Umowa Roberta Lewandowskiego z Bayernem Monachium obowiązuje do czerwca 2023 roku. Polak, choć jest największą gwiazdą zespołu, nie może doczekać się działań ze strony szefów klubu. Ci wciąż nie złożyli mu propozycji przedłużenia kontraktu.

Więcej treści sportowych znajdziesz również na Gazeta.pl

W tej sprawie regularnie pojawiają się nowe wiadomości. Ostatnio najgłośniej jest o zainteresowaniu ze strony Manchesteru United. Agenci Lewandowskiego mieli już się skontaktować z przedstawicielami Manchesteru. Według angielskich mediów klub będzie zainteresowany sprowadzeniem Lewandowskiego, jeśli tylko nie powiodą się jego negocjacje z Bayernem. Manchester poprosił, aby informowano klub o sytuacji polskiego napastnika.

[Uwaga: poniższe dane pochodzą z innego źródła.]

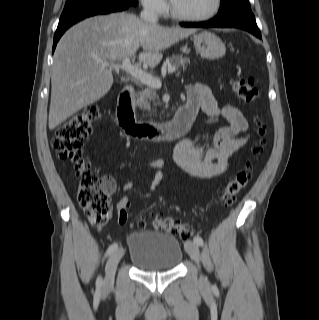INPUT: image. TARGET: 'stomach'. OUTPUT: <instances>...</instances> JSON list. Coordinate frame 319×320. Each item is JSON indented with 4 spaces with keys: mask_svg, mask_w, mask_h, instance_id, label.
<instances>
[{
    "mask_svg": "<svg viewBox=\"0 0 319 320\" xmlns=\"http://www.w3.org/2000/svg\"><path fill=\"white\" fill-rule=\"evenodd\" d=\"M194 46L197 53L210 60L218 59L226 52L222 40L210 31H202L194 35Z\"/></svg>",
    "mask_w": 319,
    "mask_h": 320,
    "instance_id": "obj_1",
    "label": "stomach"
}]
</instances>
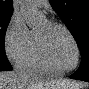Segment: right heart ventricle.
Returning <instances> with one entry per match:
<instances>
[{
    "instance_id": "e07e8e85",
    "label": "right heart ventricle",
    "mask_w": 89,
    "mask_h": 89,
    "mask_svg": "<svg viewBox=\"0 0 89 89\" xmlns=\"http://www.w3.org/2000/svg\"><path fill=\"white\" fill-rule=\"evenodd\" d=\"M18 67L29 74L41 75V76H59L55 74L45 64L38 48L35 32H32V44L29 52L24 58L18 63Z\"/></svg>"
}]
</instances>
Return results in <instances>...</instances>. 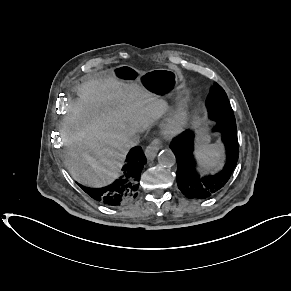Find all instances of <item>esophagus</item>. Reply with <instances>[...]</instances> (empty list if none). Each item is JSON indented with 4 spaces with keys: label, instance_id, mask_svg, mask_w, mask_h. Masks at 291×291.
I'll use <instances>...</instances> for the list:
<instances>
[{
    "label": "esophagus",
    "instance_id": "1",
    "mask_svg": "<svg viewBox=\"0 0 291 291\" xmlns=\"http://www.w3.org/2000/svg\"><path fill=\"white\" fill-rule=\"evenodd\" d=\"M161 148V141L158 138H155L145 149V155L148 160H153L159 149Z\"/></svg>",
    "mask_w": 291,
    "mask_h": 291
}]
</instances>
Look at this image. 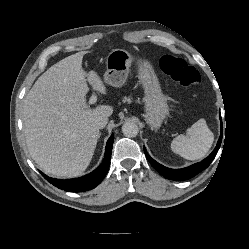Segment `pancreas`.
<instances>
[{
	"label": "pancreas",
	"instance_id": "cf45deb5",
	"mask_svg": "<svg viewBox=\"0 0 249 249\" xmlns=\"http://www.w3.org/2000/svg\"><path fill=\"white\" fill-rule=\"evenodd\" d=\"M123 102H132V98L131 97H124L123 98Z\"/></svg>",
	"mask_w": 249,
	"mask_h": 249
}]
</instances>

"Sport": FC Barcelona chce Roberta Lewandowskiego

Manchester United to jednak nie jedyny klub, który widziałby Lewandowskiego u siebie. Jak donosi kataloński "Sport", napastnik Bayernu znalazł się na celowniku Barcelony. Kapitan polskiej kadry znalazł się na okładce gazety. "Uwaga na Lewandowskiego" – tak brzmi nagłówek. Natomiast nieco niżej czytamy, że Lewandowski jest planem B Barcelony, na wypadek gdyby fiaskiem zakończyła się misja sprowadzenia do Barcelony Erlinga Haalanda. "Chociaż Erling Haaland jest absolutnym priorytetem, Barça nie traci z oczu najlepszego strzelca Bundesligi i Ligi Mistrzów" – czytamy w serwisie internetowym.

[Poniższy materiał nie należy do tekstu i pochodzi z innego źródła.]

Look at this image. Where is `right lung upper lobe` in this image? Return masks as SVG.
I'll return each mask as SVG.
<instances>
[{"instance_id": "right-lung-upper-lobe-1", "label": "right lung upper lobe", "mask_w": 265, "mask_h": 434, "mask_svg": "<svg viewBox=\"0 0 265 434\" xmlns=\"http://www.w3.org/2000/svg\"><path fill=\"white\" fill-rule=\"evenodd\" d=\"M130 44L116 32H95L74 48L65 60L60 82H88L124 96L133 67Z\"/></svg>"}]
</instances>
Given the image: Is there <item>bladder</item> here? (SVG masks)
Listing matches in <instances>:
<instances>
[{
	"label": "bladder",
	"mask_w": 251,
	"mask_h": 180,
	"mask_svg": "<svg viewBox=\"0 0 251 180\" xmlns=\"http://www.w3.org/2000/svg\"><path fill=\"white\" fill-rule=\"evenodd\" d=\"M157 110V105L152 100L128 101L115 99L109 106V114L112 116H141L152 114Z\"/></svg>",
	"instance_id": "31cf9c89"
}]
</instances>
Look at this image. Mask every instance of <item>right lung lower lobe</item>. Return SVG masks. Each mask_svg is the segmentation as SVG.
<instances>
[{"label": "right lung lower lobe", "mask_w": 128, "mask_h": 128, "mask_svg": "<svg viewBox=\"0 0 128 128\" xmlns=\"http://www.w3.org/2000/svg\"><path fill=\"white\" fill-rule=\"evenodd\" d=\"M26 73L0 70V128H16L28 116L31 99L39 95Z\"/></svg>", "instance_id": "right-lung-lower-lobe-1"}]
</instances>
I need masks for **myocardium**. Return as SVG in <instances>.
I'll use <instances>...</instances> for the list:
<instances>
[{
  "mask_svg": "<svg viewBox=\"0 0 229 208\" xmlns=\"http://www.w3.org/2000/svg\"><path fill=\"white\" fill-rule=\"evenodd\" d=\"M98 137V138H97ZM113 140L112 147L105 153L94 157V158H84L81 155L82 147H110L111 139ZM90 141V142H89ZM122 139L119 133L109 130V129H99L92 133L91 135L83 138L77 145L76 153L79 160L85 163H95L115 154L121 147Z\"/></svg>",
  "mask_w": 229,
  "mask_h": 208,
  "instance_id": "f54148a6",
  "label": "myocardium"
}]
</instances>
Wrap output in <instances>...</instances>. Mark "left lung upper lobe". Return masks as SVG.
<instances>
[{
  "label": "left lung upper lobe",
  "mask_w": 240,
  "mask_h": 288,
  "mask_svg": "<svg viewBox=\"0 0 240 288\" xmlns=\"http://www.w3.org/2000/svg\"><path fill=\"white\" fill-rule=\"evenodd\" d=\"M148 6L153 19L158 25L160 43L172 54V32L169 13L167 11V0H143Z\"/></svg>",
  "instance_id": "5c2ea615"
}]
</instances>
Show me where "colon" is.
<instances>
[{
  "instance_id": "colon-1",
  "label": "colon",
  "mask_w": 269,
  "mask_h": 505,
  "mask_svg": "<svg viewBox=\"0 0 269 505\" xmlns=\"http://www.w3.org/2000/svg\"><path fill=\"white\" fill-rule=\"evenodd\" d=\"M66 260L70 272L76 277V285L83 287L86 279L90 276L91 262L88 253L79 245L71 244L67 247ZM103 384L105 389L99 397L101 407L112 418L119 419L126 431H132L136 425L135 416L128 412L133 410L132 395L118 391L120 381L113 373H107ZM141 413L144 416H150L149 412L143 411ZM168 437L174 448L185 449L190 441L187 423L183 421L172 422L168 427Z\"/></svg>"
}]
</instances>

"Nie jest tajemnicą, że Erling Haaland jest absolutnym priorytetem Barcelony na rynku transferowym przyszłego lata. Joan Laporta od dawna pracuje nad jego pozyskaniem. I będzie walczył do końca. Jednak rywalizacja o norweskiego napastnika jest i będzie bardzo silna. I zaciekła. Manchester City to w tej chwili drużyna, która prowadzi w wyścigu o usługi jednego z najbardziej pożądanych piłkarzy w europejskiej piłce nożnej. Real Madryt ma na celowniku przede wszystkim Kyliana Mbappé, ale Florentino Pérez nie zrezygnował jeszcze z gwiazdy Borussii Dortmund" – napisano.

"Laporta publicznie przyznał w tym tygodniu, że na sezon 2022/23 Barca podpisze napastnika na najwyższym poziomie. Jeśli to nie będzie mógł być Haaland, to Katalończycy mają listę innych piłkarzy. Alexander Isak, Karim Adeyemi, Lautaro Martínez... a także Robert Lewandowski. Polak, który 21 sierpnia skończy 34 lata, kończy kontrakt z Bayernem Monachium w 2023 roku i na razie negocjacje w sprawie przedłużenia nie rozpoczęły się. Chce jak najszybciej wyjaśnić swoją przyszłość, ale w tej chwili nie otrzymał żadnych wiadomości od niemieckiego klubu" – piszą hiszpańscy dziennikarze.

Dodano, że mimo zaawansowanego wieku Lewandowski nadal strzela jak na zawołanie. "W tym sezonie strzelił 42 gole w 35 meczach we wszystkich rozgrywkach. Okrucieństwo" – czytamy w tekście. Ale jego sprowadzenie będzie bardzo trudne. Chociaż Bayern nie jest skłonny do tego, żeby przepłacać za piłkarzy, to z pewnością postara się zatrzymać w klubie swoją największą gwiazdę. Poza tym wspomniano również o tym, że marzeniem Lewandowskiego byłoby zagrać w Realu Madryt. Dziennikarze podsumowują, że tak czy siak, Barcelona będzie chciała wzmocnić atak. Jeśli nie Haalandem, to Lewandowskim, a jeśli nie Lewandowskim, to innym zawodnikiem.